Entender que somos direcionados a ter visão e pensamentos colonialistas é a primeira forma de quebrar essa barreira. Um exemplo é o pensamento “ele é indígena e tem celular?”. O fato de um indígena viver isolado ou na cidade não altera o seu direito de lutar pela preservação de sua cultura e de suas terras, assim como não lhe tira o direito de fazer uso da tecnologia presente na sociedade.
A partir das tecnologias e da internet, esse conhecimento ficou mais acessível para os não indígenas, pois os Povos Originários se articulam politicamente e informam a população sobre seus atos, suas conquistas, suas lutas e suas manifestações. Mas é dever da sociedade dar atenção a eles, ao invés de taxá-los como ingênuos. Referente a isso, Djuena Tikuna salienta que:
“A gente luta pelo território, pela terra, pelos rios, pela preservação, pelos territórios que estão em ameaça. Eu precisei fazer jornalismo para poder ter mais força para que as pessoas entendam que a gente não é inferior. Estamos aqui para passar a mensagem da nossa luta, da nossa resistência, e é o que eu mais faço através da música. Enquanto eu cantar, tô dizendo que meu povo existe e tá resistindo.”

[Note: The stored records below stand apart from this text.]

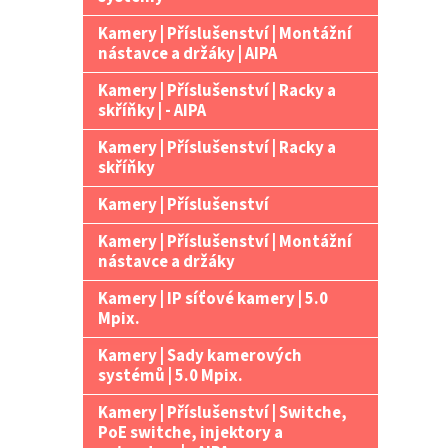
Kamery | Příslušenství | Montážní
nástavce a držáky | AIPA
Kamery | Příslušenství | Racky a
skříňky | - AIPA
Kamery | Příslušenství | Racky a
skříňky
Kamery | Příslušenství
Kamery | Příslušenství | Montážní
nástavce a držáky
Kamery | IP síťové kamery | 5.0
Mpix.
Kamery | Sady kamerových
systémů | 5.0 Mpix.
Kamery | Příslušenství | Switche,
PoE switche, injektory a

Ela completa, ainda, como a visão colonialista afeta as relações entre indígenas e não indígenas. “As pessoas acham que os indígenas não tem opinião, que é tutelado, que o indígena tá sempre esperando que outros façam por ele. Não!”.
Neste Dia de Proteção às Florestas, repense nas suas atitudes, busque outras fontes de conhecimento e respeite aqueles que estavam no território brasileiro antes de nós.